In the entries below, find the line with "d-90s that the godfather of 20" and the line with "Offering were offered"; give again those lines and every line between them, exactly.
═════ EXERCISE DATA
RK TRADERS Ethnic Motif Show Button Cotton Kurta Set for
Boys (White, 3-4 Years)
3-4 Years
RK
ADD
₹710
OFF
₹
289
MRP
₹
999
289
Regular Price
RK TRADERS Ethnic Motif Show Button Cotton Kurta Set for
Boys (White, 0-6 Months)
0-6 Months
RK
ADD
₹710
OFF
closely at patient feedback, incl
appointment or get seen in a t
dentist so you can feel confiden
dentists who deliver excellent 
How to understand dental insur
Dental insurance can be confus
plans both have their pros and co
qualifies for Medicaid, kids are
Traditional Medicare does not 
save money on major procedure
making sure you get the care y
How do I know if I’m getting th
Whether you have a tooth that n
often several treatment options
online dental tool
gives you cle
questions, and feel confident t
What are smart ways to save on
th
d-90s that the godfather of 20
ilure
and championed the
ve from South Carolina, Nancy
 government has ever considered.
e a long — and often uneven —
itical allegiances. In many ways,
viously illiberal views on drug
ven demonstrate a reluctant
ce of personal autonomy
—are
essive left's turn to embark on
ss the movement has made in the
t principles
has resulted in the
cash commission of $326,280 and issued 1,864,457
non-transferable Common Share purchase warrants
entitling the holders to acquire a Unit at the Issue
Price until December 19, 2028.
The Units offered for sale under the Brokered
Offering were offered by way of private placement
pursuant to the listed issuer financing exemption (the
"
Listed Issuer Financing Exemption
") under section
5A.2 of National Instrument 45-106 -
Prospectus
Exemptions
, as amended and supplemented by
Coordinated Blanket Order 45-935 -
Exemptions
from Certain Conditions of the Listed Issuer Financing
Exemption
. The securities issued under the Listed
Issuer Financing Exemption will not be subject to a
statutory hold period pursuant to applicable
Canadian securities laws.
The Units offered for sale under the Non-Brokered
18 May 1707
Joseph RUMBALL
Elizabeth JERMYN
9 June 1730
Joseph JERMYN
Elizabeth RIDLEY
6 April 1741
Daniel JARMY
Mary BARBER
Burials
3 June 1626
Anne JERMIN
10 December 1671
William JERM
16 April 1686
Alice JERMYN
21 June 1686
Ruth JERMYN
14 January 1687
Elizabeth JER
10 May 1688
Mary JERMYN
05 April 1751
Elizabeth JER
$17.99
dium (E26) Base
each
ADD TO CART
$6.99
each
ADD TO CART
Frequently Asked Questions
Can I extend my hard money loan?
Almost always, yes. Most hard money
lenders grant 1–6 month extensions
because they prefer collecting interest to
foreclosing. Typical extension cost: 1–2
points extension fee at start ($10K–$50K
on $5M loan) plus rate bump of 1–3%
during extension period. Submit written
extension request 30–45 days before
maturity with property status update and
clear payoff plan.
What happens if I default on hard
══════════
TASK SOLUTION:
d-90s that the godfather of 20
ilure
and championed the
ve from South Carolina, Nancy
 government has ever considered.
e a long — and often uneven —
itical allegiances. In many ways,
viously illiberal views on drug
ven demonstrate a reluctant
ce of personal autonomy
—are
essive left's turn to embark on
ss the movement has made in the
t principles
has resulted in the
cash commission of $326,280 and issued 1,864,457
non-transferable Common Share purchase warrants
entitling the holders to acquire a Unit at the Issue
Price until December 19, 2028.
The Units offered for sale under the Brokered
Offering were offered by way of private placement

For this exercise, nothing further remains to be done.